République et canton de Genève
Grand Conseil
Séance du vendredi 1 décembre 2000 à 17h
54e législature - 4e année - 2e session - 59e séance
PL 8388
M. René Koechlin (L). En dépit de l'heure tardive, il me paraît tout de même nécessaire de relever le caractère autoritaire pour ne pas dire totalitaire de ce projet de loi... (Brouhaha. La présidente agite la cloche.)
Autoriser pour cause d'utilité publique la construction de logements de caractère social nous paraît légitime, mais que cela entraîne l'expropriation pure et simple, cela nous paraît tout à fait inadmissible ! D'autant plus qu'actuellement l'Etat et les communes profitent d'un droit de préemption, en zone de développement notamment, lorsqu'il s'agit de construire des logements de ce type. Ce droit de préemption est nettement suffisant et, d'ailleurs, il est assez rarement exercé par l'Etat ou les communes... (Brouhaha.) Je le répète, il est largement suffisant. Et il n'est pas nécessaire de remplacer un semi-remorque par un rouleau compresseur qui implique l'expropriation pure et simple dans des cas semblables !
C'est d'autant plus inutile que dans ce canton, Mesdames et Messieurs, si l'on ne construit pas suffisamment de logements, dans l'écrasante majorité des cas, ce n'est pas par la faute des propriétaires qui s'y refuseraient. Bien au contraire, chaque fois qu'un plan localisé de quartier est enfin adopté, après tous les méandres auquel il est soumis pendant la procédure d'enquête, les propriétaires ne demandent qu'une chose, c'est de pouvoir construire ! Mais généralement on les en empêche encore, parce que toutes sortes d'associations ou de services - ils sont environ une cinquantaine qui doivent donner des préavis - trouvent toujours de bonnes raisons pour s'opposer ou pour faire des difficultés.
Donc, Mesdames et Messieurs, si on ne construit pas suffisamment de logements dans ce canton, il ne faut pas incriminer les propriétaires des terrains.
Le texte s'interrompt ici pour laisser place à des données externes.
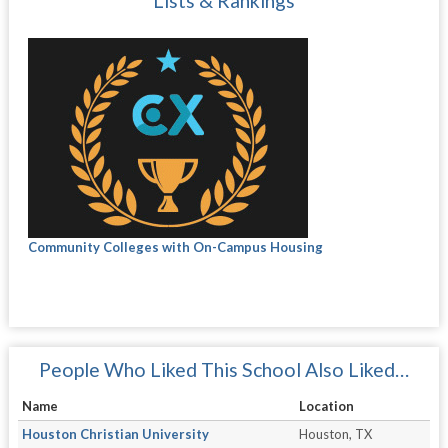
Lists & Rankings
Community Colleges with On-Campus Housing
People Who Liked This School Also Liked…
Name
Location
Houston Christian University
Houston, TX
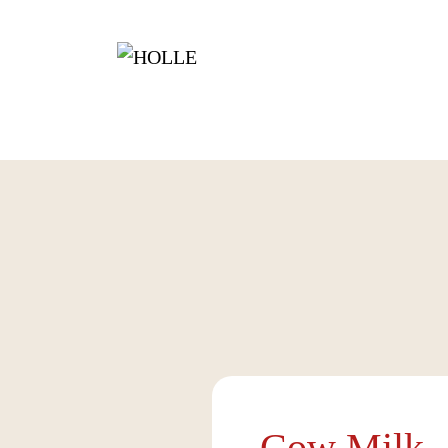
Cow Milk -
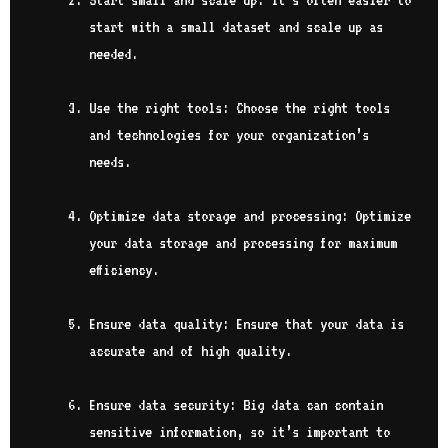
Start small and scale up: It’s often easier to
start with a small dataset and scale up as
needed.
Use the right tools: Choose the right tools
and technologies for your organization’s
needs.
Optimize data storage and processing: Optimize
your data storage and processing for maximum
efficiency.
Ensure data quality: Ensure that your data is
accurate and of high quality.
Ensure data security: Big data can contain
sensitive information, so it’s important to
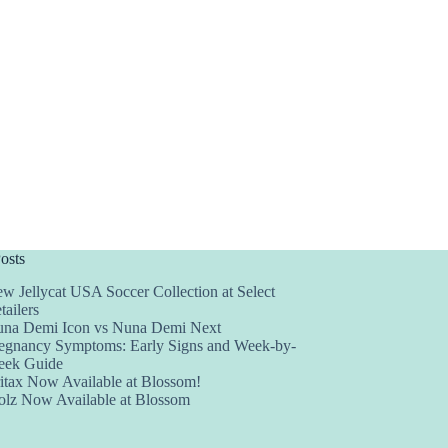
osts
w Jellycat USA Soccer Collection at Select
tailers
na Demi Icon vs Nuna Demi Next
egnancy Symptoms: Early Signs and Week-by-
ek Guide
itax Now Available at Blossom!
olz Now Available at Blossom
C'est pourquoi je trouve inadmissible, pour ne pas dire scandaleux et en tout cas excessif, de les exproprier sous prétexte que c'est de leur faute si on ne construit pas !
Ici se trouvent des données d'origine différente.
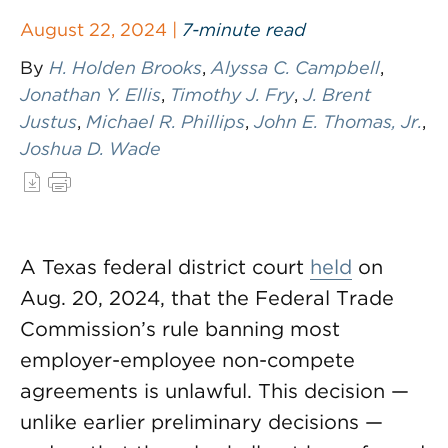
August 22, 2024 |
7-minute read
By
H. Holden Brooks
,
Alyssa C. Campbell
,
Jonathan Y. Ellis
,
Timothy J. Fry
,
J. Brent
Justus
,
Michael R. Phillips
,
John E. Thomas, Jr.
,
Joshua D. Wade
A Texas federal district court
held
on
Aug. 20, 2024, that the Federal Trade
Commission’s rule banning most
employer-employee non-compete
agreements is unlawful. This decision —
unlike earlier preliminary decisions —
Cela étant, je pose la question suivante : qu'en est-il du propriétaire qui habite sa maison dont il a hérité, une maison de famille, qui fait l'objet d'un plan localisé de quartier et que l'on exproprierait sous prétexte qu'il faut construire des logements de caractère social ? Je vois mal l'Etat chasser ce propriétaire de chez lui... Il n'ose même pas le faire avec les squatters ! Alors, avouez que ce serait plutôt abusif de le faire avec un propriétaire qui occupe légitimement sa propriété ! C'est pourtant bien ce que signifie ce projet de loi : si le propriétaire ne dépose pas une demande d'autorisation de construire dans le délai requis, l'Etat pourra purement et simplement l'exproprier. C'est merveilleux !
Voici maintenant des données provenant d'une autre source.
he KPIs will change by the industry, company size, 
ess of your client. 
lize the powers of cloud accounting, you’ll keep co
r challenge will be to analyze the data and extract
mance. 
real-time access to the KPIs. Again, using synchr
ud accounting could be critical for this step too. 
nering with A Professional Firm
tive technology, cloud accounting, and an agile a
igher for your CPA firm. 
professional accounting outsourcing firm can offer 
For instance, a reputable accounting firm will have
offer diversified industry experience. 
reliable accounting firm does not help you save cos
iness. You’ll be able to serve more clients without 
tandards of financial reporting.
L'article 8 de ce projet de loi est de surcroît assez cocasse, parce que la seule condition posée pour que l'Etat ne puisse pas procéder à l'expropriation, c'est que le propriétaire en question n'ait pas déposé une requête définitive en autorisation de construire. Alors, là, je vous avoue que je pousse un «ouf» de soulagement, parce que s'il suffit de déposer une demande d'autorisation de construire pour éviter l'expropriation, c'est simple ! Si je suis le propriétaire, je la dépose tout de suite, car je sais que j'ai encore du temps devant moi - cinq ou dix ans d'attente et d'atermoiements - avant de recevoir mon autorisation de construire, ce qui fait que je peux dormir sur mes deux oreilles ! D'autant plus que je ne serai pas exproprié, puisque j'aurai déposé une demande d'autorisation de construire...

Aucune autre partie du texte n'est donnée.